Substituting the require values in the equation (1), we get:
$ \dfrac{{ - v}}{u} = \dfrac{{h'}}{h} \\ $
$ \implies \dfrac{{ - v}}{{ - 16}} = \dfrac{{ - 3}}{2} \\ $
$\implies v = \dfrac{{ - 16 \times 3}}{2} \\ $
$ v = - 24\,{\text{cm}} \\ $
Therefore, the image distance comes out to be \[24\,{\text{cm}}\] (negative).

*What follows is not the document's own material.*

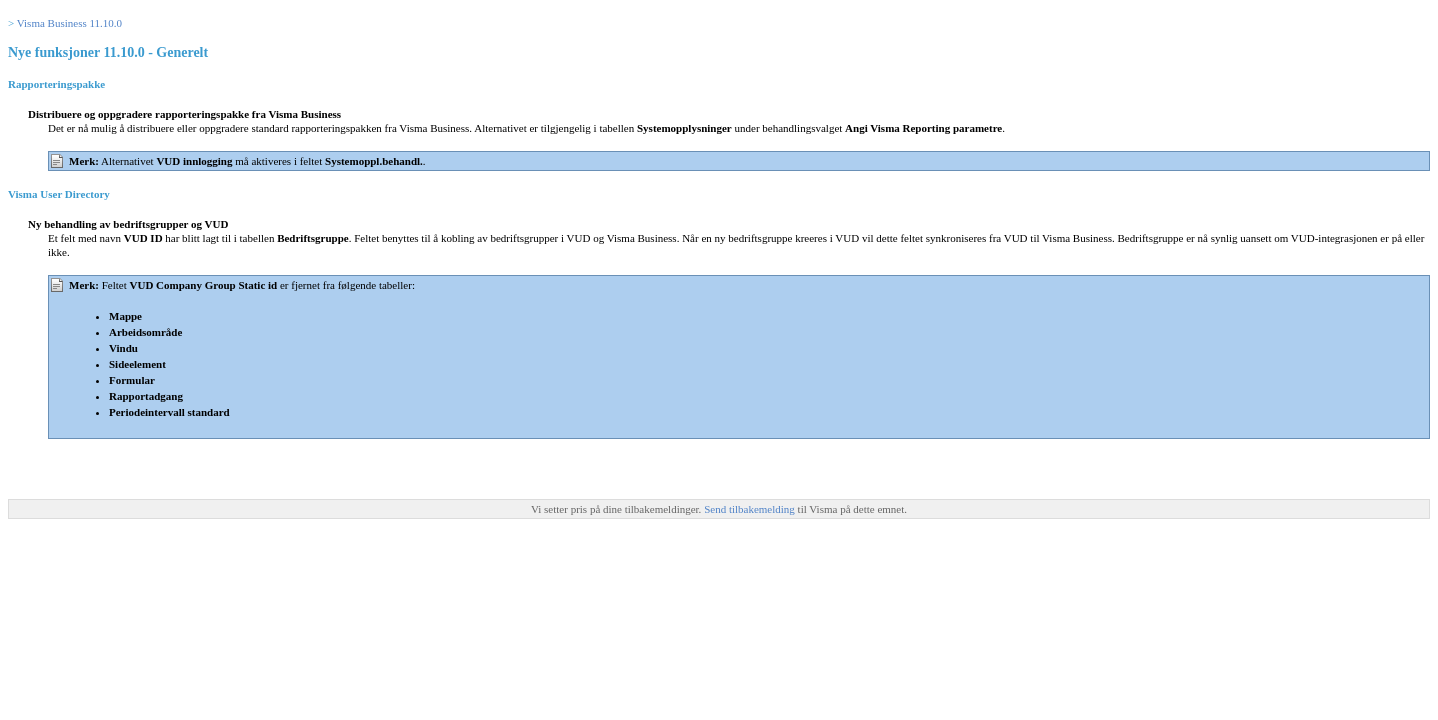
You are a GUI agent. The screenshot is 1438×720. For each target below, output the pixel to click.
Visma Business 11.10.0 (69, 23)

Again, we apply the mirror formula, to find the focal length, which is given by:
\[\dfrac{1}{v} + \dfrac{1}{u} = \dfrac{1}{f}\] …… (2)
Where,
\[v\] indicates image distance.
\[u\] indicates object distance.
\[f\] indicates focal length.

Substituting the required values in the equation (2), we get:
 $ \dfrac{1}{{ - 24}} + \dfrac{1}{{ - 16}} = \dfrac{1}{f} \\ - \left( {\dfrac{1}{{24}} + \dfrac{1}{{16}}} \right) = \dfrac{1}{f} \\ $
$ \implies \dfrac{1}{f} = - \left( {\dfrac{{2 + 3}}{{48}}} \right) \\ $
$ \implies \dfrac{1}{f} = - \dfrac{5}{{48}} \\ $
Again, further simplifying the above expression, we get:
$ f = \dfrac{{ - 48}}{5} \\ $
$ f = - 9.6\,{\text{cm}} \\ $
Hence, the focal length comes out to be \[ - 9.6\,{\text{cm}}\] .

So, the correct answer is “Option A”.

Note:
While solving this problem, you should have a good knowledge of real image and virtual image along with their sign convention. Whenever a mirror forms a real image, then it is formed on the same side of the object and it will be inverted in nature. In contrast, a convex mirror forms a virtual and erect image as it is a diverging mirror.